##### Extracted material #####

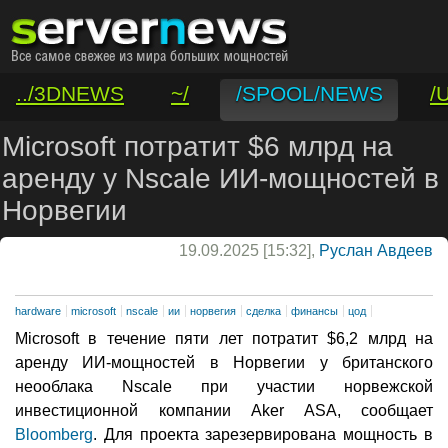
../3DNEWS
~/
/SPOOL/NEWS
/
/VAR/CONTACT
Microsoft потратит $6 млрд на
аренду у Nscale ИИ-мощностей в
Норвегии
19.09.2025 [15:32],
Руслан Авдеев
hardware
microsoft
nscale
ии
норвегия
сделка
финансы
цод
Microsoft в течение пяти лет потратит $6,2 млрд на
аренду ИИ-мощностей в Норвегии у британского
неооблака Nscale при участии норвежской
инвестиционной компании Aker ASA, сообщает
Bloomberg
. Для проекта зарезервирована мощность в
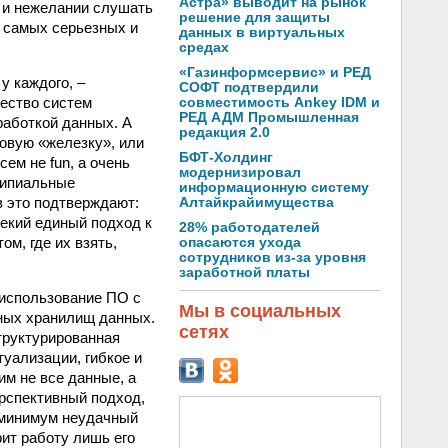
Астра» выводит на рынок
и и нежелании слушать
решение для защиты
з самых серьезных и
данных в виртуальных
средах
«Газинформсервис» и РЕД
у каждого, –
СОФТ подтвердили
жество систем
совместимость Ankey IDM и
РЕД АДМ Промышленная
работкой данных. А
редакция 2.0
новую «железку», или
БФТ-Холдинг
сем не fun, а очень
модернизировал
ципиальные
информационную систему
в это подтверждают:
Алтайкрайимущества
некий единый подход к
28% работодателей
м, где их взять,
опасаются ухода
сотрудников из-за уровня
заработной платы
 использование ПО с
Мы в социальных
вных хранилищ данных.
сетях
труктурированная
туализации, гибкое и
м не все данные, а
ерспективный подход,
 минимум неудачный
рит работу лишь его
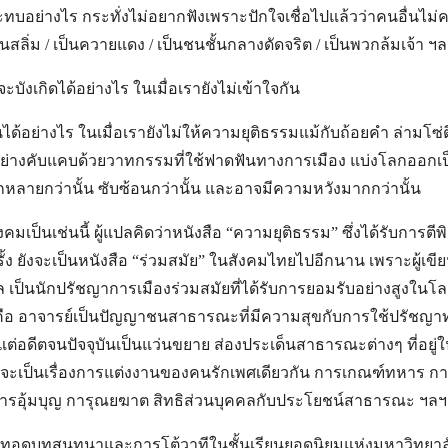
ระทบอย่างไร กระทั่งไม่อยากฟังเพราะปักใจเชื่อไปแล้วว่าคนอื่นไม่
็นสลิ่ม / เป็นควายแดง / เป็นชนชั้นกลางดัดจริต / เป็นพวกล้มเจ้า ฯ
บังเกิดได้อย่างไร ในเมื่อเรายังไม่เข้าใจกัน
นได้อย่างไร ในเมื่อเรายังไม่ให้ความยุติธรรมแม้กับถ้อยคำ ล่ามโ
่างคับแคบด้วยวาทกรรมที่ใช้ฟาดฟันทางการเมือง แบ่งโลกออกเป็
กหลายกว่านั้น ซับซ้อนกว่านั้น และอาจมีความหวังมากกว่านั้น
งคมเป็นเช่นนี้ ผู้แปลคิดว่าหนังสือ “ความยุติธรรม” ซึ่งได้รับการตีพ
ั้ง ยังจะเป็นหนังสือ “ร่วมสมัย” ในสังคมไทยไปอีกนาน เพราะผู้เขี
 เป็นนักปรัชญาการเมืองร่วมสมัยที่ได้รับการยอมรับอย่างสูงในโลก
นคือ อาจารย์เป็นปัญญาชนสาธารณะที่มีความสุขกับการใช้ปรัชญา
แต่อดีตจนปัจจุบันเป็นแว่นขยาย ส่องประเด็นสาธารณะต่างๆ ที่อย
่าจะเป็นเรื่องการแต่งงานของคนรักเพศเดียวกัน การเกณฑ์ทหาร 
การอุ้มบุญ การุณยฆาต สิทธิส่วนบุคคลกับประโยชน์สาธารณะ ฯลฯ
ายทอดบทสนทนาและการโต้วาทีในชั้นเรียนยอดนิยมแห่งมหาวิทยาลั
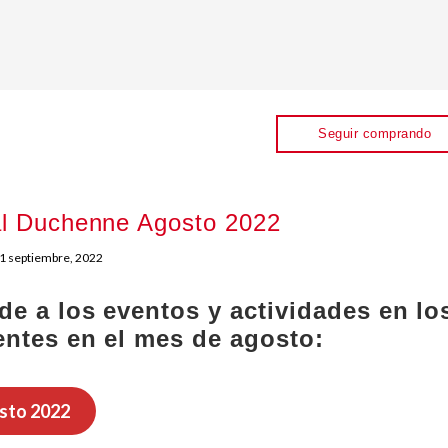
Seguir comprando
al Duchenne Agosto 2022
1 septiembre, 2022
de a los eventos y actividades en l
entes en el mes de agosto:
sto 2022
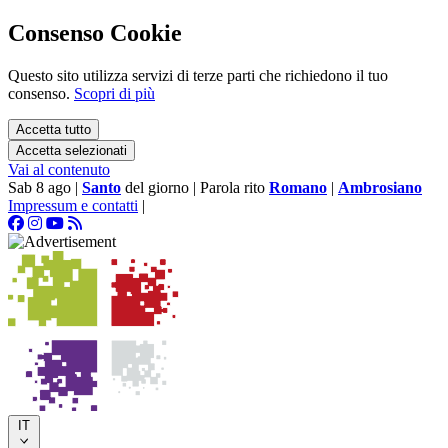
Consenso Cookie
Questo sito utilizza servizi di terze parti che richiedono il tuo
consenso.
Scopri di più
Accetta tutto
Accetta selezionati
Vai al contenuto
Sab 8 ago
|
Santo
del giorno
|
Parola rito
Romano
|
Ambrosiano
Impressum e contatti
|
IT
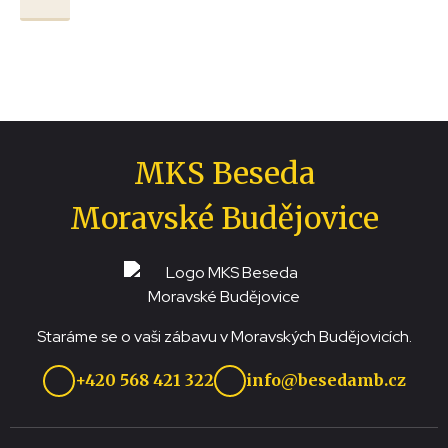
MKS Beseda
Moravské Budějovice
Staráme se o vaši zábavu v Moravských Budějovicích.
+420 568 421 322
info@besedamb.cz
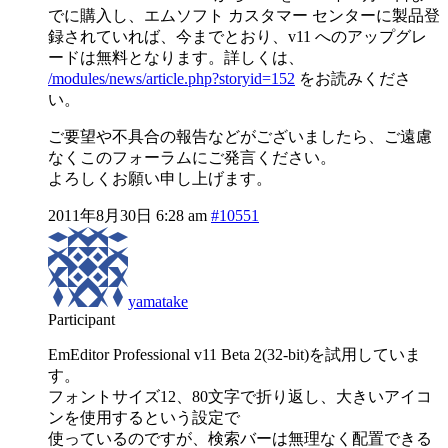
でに購入し、エムソフト カスタマー センターに製品登
録されていれば、今までとおり、v11 へのアップグレ
ードは無料となります。詳しくは、
/modules/news/article.php?storyid=152
をお読みくださ
い。
ご要望や不具合の報告などがございましたら、ご遠慮
なくこのフォーラムにご発言ください。
よろしくお願い申し上げます。
2011年8月30日 6:28 am
#10551
yamatake
Participant
EmEditor Professional v11 Beta 2(32-bit)を試用していま
す。
フォントサイズ12、80文字で折り返し、大きいアイコ
ンを使用するという設定で
使っているのですが、検索バーは無理なく配置できる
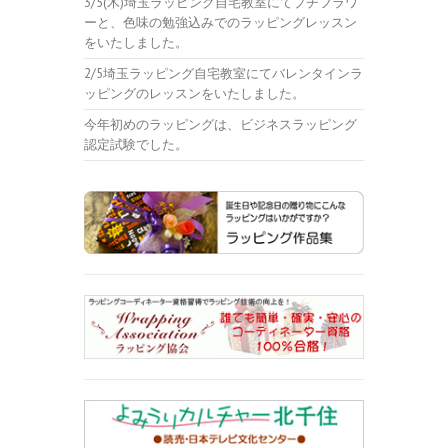
3/5(木)埼玉ラッピング自宅教室にてプチフラワ
ーと、色味の勉強込みでのラッピングレッスン
をいたしました。
2/5埼玉ラッピング自宅教室にてバレンタインラ
ッピングのレッスンをいたしました。
今年初めのラッピングは、ビジネスラッピング
認定試験でした。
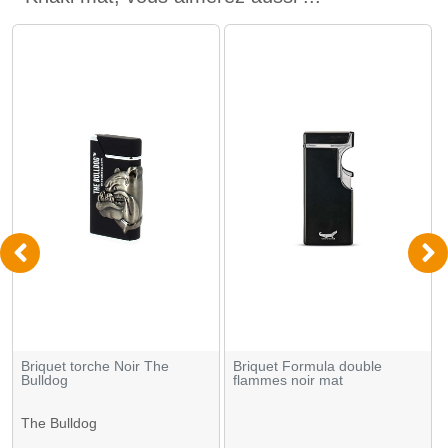
Briquet torche Noir The
Briquet Formula double
Bulldog
flammes noir mat
The Bulldog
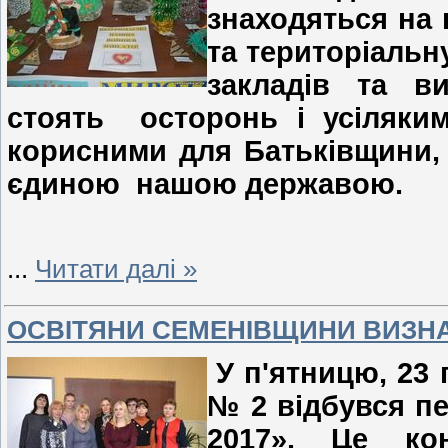
знаходяться на 
та територіальну
закладів та в
стоять осторонь і усіляк
корисними для Батьківщини,
єдиною нашою державою.
...
Читати далі »
ОСВІТЯНИ СЕМЕНІВЩИНИ ВИЗНА
У п'ятницю, 23 
№ 2 відбувся пе
2017». Це кон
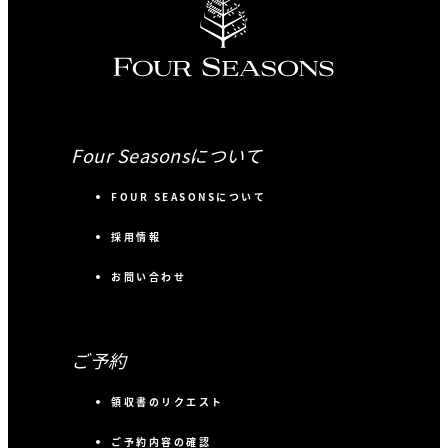
Four Seasonsについて
FOUR SEASONSについて
採用情報
お問い合わせ
ご予約
領収書のリクエスト
ご予約内容の確認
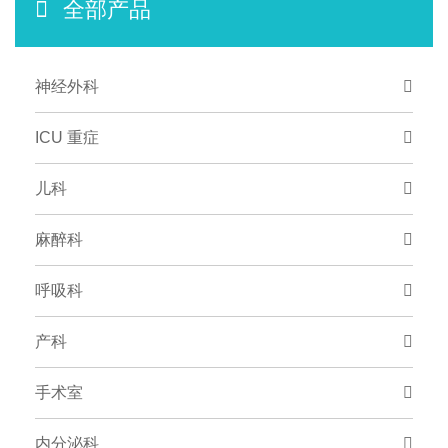
全部产品
神经外科
ICU 重症
儿科
麻醉科
呼吸科
产科
手术室
内分泌科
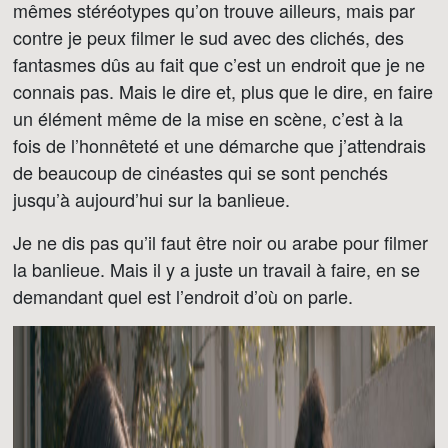
mêmes stéréotypes qu’on trouve ailleurs, mais par
contre je peux filmer le sud avec des clichés, des
fantasmes dûs au fait que c’est un endroit que je ne
connais pas. Mais le dire et, plus que le dire, en faire
un élément même de la mise en scène, c’est à la
fois de l’honnêteté et une démarche que j’attendrais
de beaucoup de cinéastes qui se sont penchés
jusqu’à aujourd’hui sur la banlieue.
Je ne dis pas qu’il faut être noir ou arabe pour filmer
la banlieue. Mais il y a juste un travail à faire, en se
demandant quel est l’endroit d’où on parle.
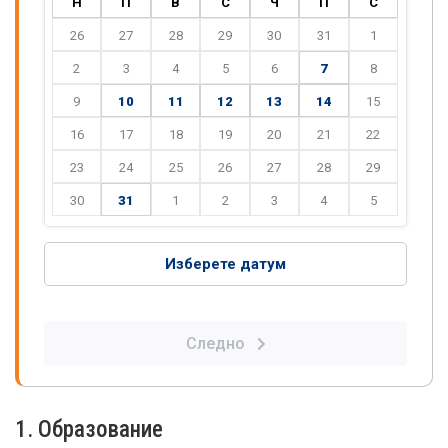
Н
П
В
С
Ч
П
С
26
27
28
29
30
31
1
2
3
4
5
6
7
8
9
10
11
12
13
14
15
16
17
18
19
20
21
22
23
24
25
26
27
28
29
30
31
1
2
3
4
5
Изберете датум
Следно
1. Образование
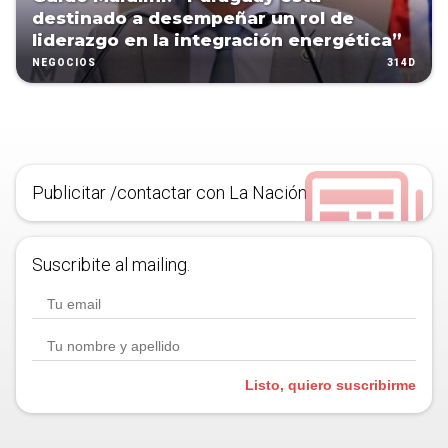
destinado a desempeñar un rol de
liderazgo en la integración energética”
314D
NEGOCIOS
Publicitar /contactar con La Nación
Suscribite al mailing.
Listo, quiero suscribirme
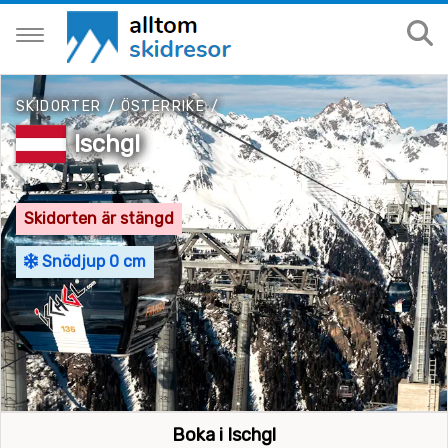
SKIDORTER
/
ÖSTERRIKE
/
Ischgl
Skidorten är stängd
Snödjup 0 cm
Boka i Ischgl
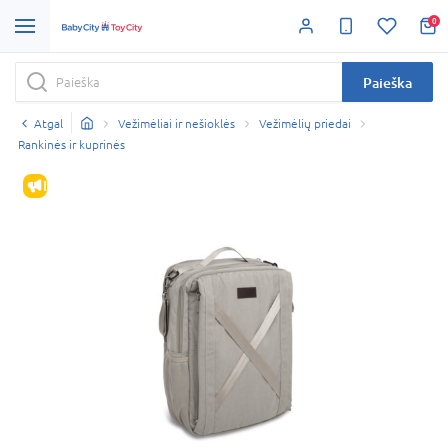
0
Paieška
Atgal
Vežimėliai ir nešioklės
Vežimėlių priedai
Rankinės ir kuprinės
IŠPARDAVIMAS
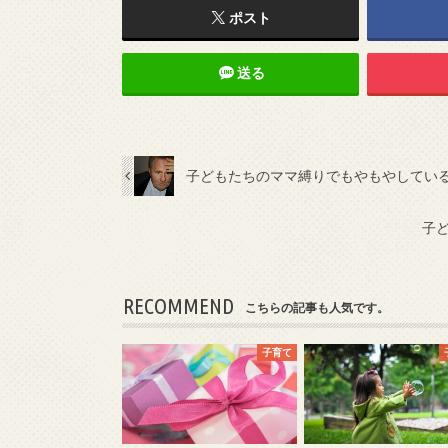
ポスト
送る
子どもたちのママ縛りでもやもやしてい
子
RECOMMEND
こちらの記事も人気です。
子育て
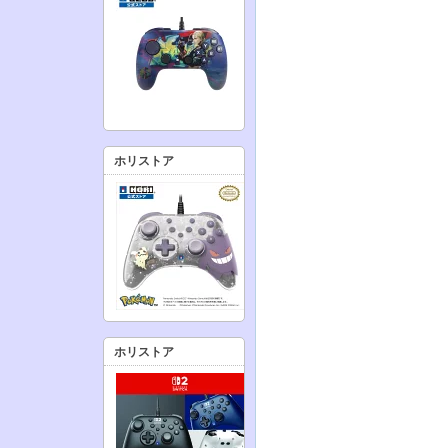
ホリストア
ホリストア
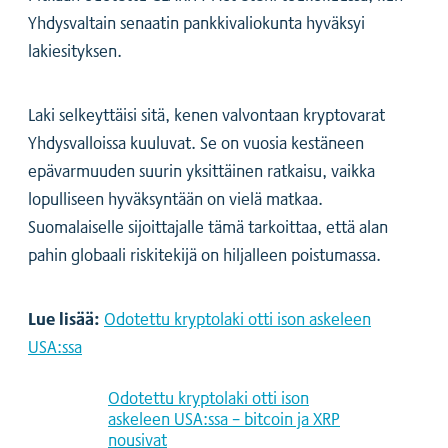
Yhdysvaltain senaatin pankkivaliokunta hyväksyi
lakiesityksen.
Laki selkeyttäisi sitä, kenen valvontaan kryptovarat
Yhdysvalloissa kuuluvat. Se on vuosia kestäneen
epävarmuuden suurin yksittäinen ratkaisu, vaikka
lopulliseen hyväksyntään on vielä matkaa.
Suomalaiselle sijoittajalle tämä tarkoittaa, että alan
pahin globaali riskitekijä on hiljalleen poistumassa.
Lue lisää:
Odotettu kryptolaki otti ison askeleen
USA:ssa
Odotettu kryptolaki otti ison
askeleen USA:ssa – bitcoin ja XRP
nousivat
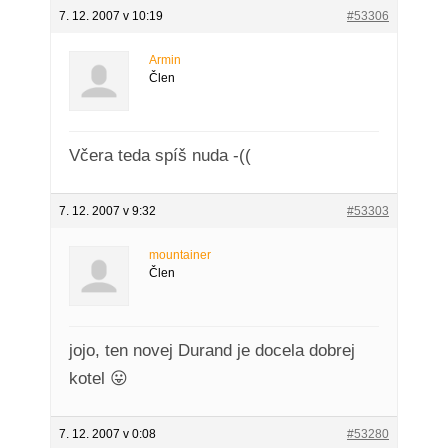
7. 12. 2007 v 10:19
#53306
Armin
Člen
Včera teda spíš nuda -((
7. 12. 2007 v 9:32
#53303
mountainer
Člen
jojo, ten novej Durand je docela dobrej
kotel 😛
7. 12. 2007 v 0:08
#53280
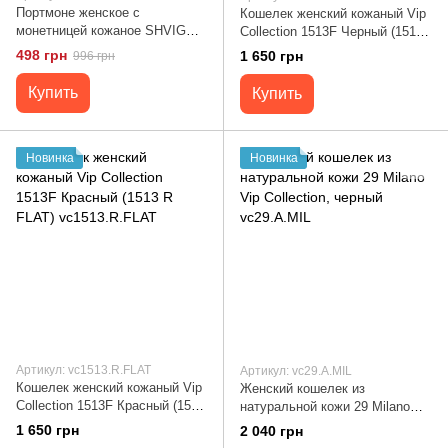
Портмоне женское с
Кошелек женский кожаный Vip
монетницей кожаное SHVIGEL
Collection 1513F Черный (1513
16210 Красное
А FLAT) vc1513.A.FLAT
498 грн
1 650 грн
996 грн
Купить
Купить
Новинка
Новинка
Артикул: vc1513.R.FLAT
Артикул: vc29.A.MIL
Кошелек женский кожаный Vip
Женский кошелек из
Collection 1513F Красный (1513
натуральной кожи 29 Milano
R FLAT) vc1513.R.FLAT
Vip Collection, черный
1 650 грн
2 040 грн
vc29.A.MIL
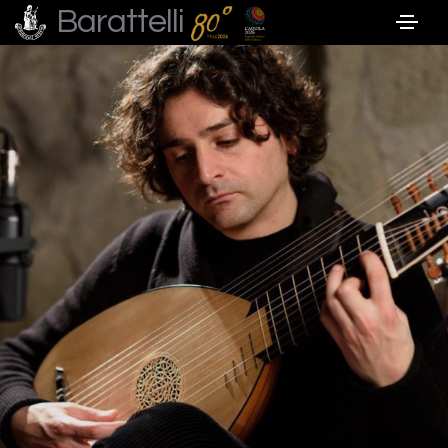
Barattelli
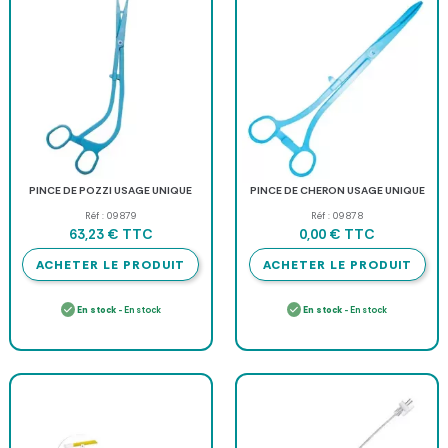
PINCE DE POZZI USAGE UNIQUE
PINCE DE CHERON USAGE UNIQUE
Réf : 09879
Réf : 09878
TTC
TTC
63,23 €
0,00 €
ACHETER LE PRODUIT
ACHETER LE PRODUIT
En stock
- En stock
En stock
- En stock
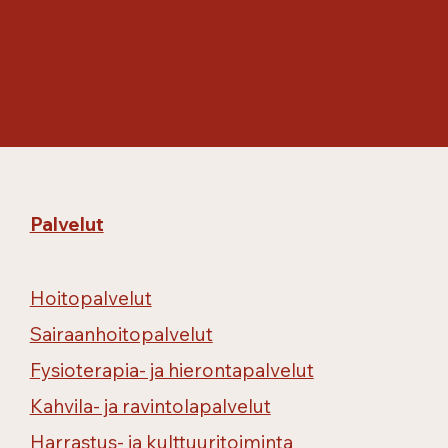
Palvelut
Hoitopalvelut
Sairaanhoitopalvelut
Fysioterapia- ja hierontapalvelut
Kahvila- ja ravintolapalvelut
Harrastus- ja kulttuuritoiminta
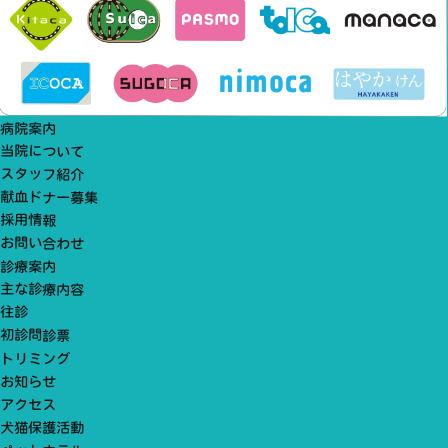
病院案内
当院について
スタッフ紹介
献血ドナー募集
採用情報
お問い合わせ
診療案内
主な診療内容
往診
初診問診票
トリミング
お知らせ
アクセス
犬猫保護活動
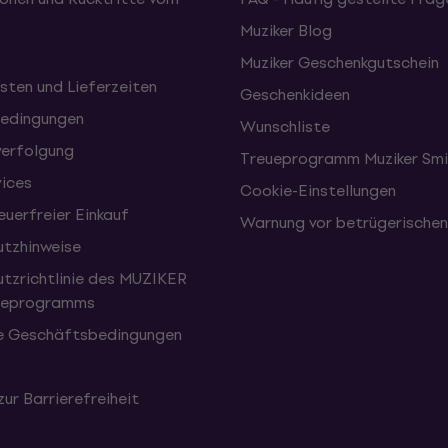
Muziker Blog
Muziker Geschenkgutschein
sten und Lieferzeiten
Geschenkideen
edingungen
Wunschliste
erfolgung
Treueprogramm Muziker Smi
vices
Cookie-Einstellungen
uerfreier Einkauf
Warnung vor betrügerische
tzhinweise
tzrichtlinie des MUZIKER
eueprogramms
e Geschäftsbedingungen
zur Barrierefreiheit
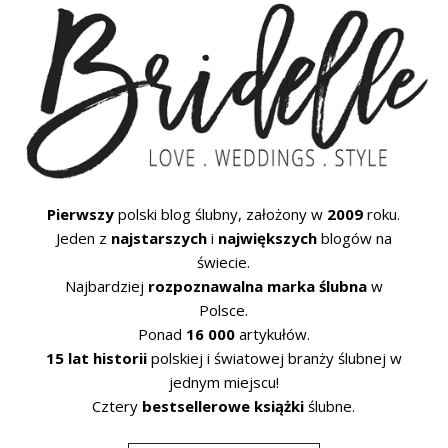
Pierwszy
polski blog ślubny, założony w
2009
roku.
Jeden z
najstarszych
i
największych
blogów na
świecie.
Najbardziej
rozpoznawalna marka ślubna
w
Polsce.
Ponad
16 000
artykułów.
15 lat historii
polskiej i światowej branży ślubnej w
jednym miejscu!
Cztery
bestsellerowe książki
ślubne.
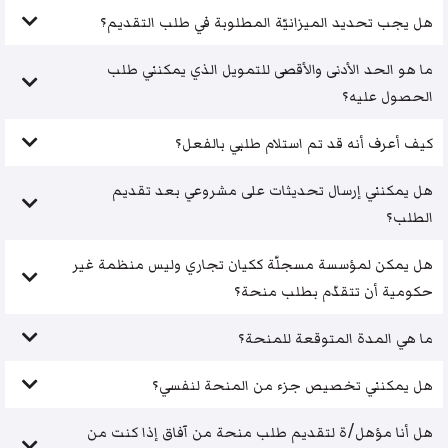
هل يجب تحديد الميزانيّة المطلوبة في طلب التقديم؟
ما هو الحد الأدنى والأقصى للتمويل الذي يمكنني طلب
الحصول عليه؟
كيف أعرف أنه قد تم استلام طلبي بالفعل؟
هل يمكنني إرسال تحديثات على مشروعي بعد تقديم
الطلب؟
هل يمكن لمؤسسة مسجلّة ككيان تجاري وليس منظمة غير
حكومية أن تتقدّم بطلب منحة؟
ما هي المدة المتوقعة للمنحة؟
هل يمكنني تخصيص جزء من المنحة لنفسي؟
هل أنا مؤهل/ة لتقديم طلب منحة من آفاق إذا كنت من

#####

▸ **Instructions to follow**:
Out of the material above, select every line that holds the string "потратит".

▸ **Exercise result**:
Microsoft потратит $6 млрд на
Microsoft в течение пяти лет потратит $6,2 млрд на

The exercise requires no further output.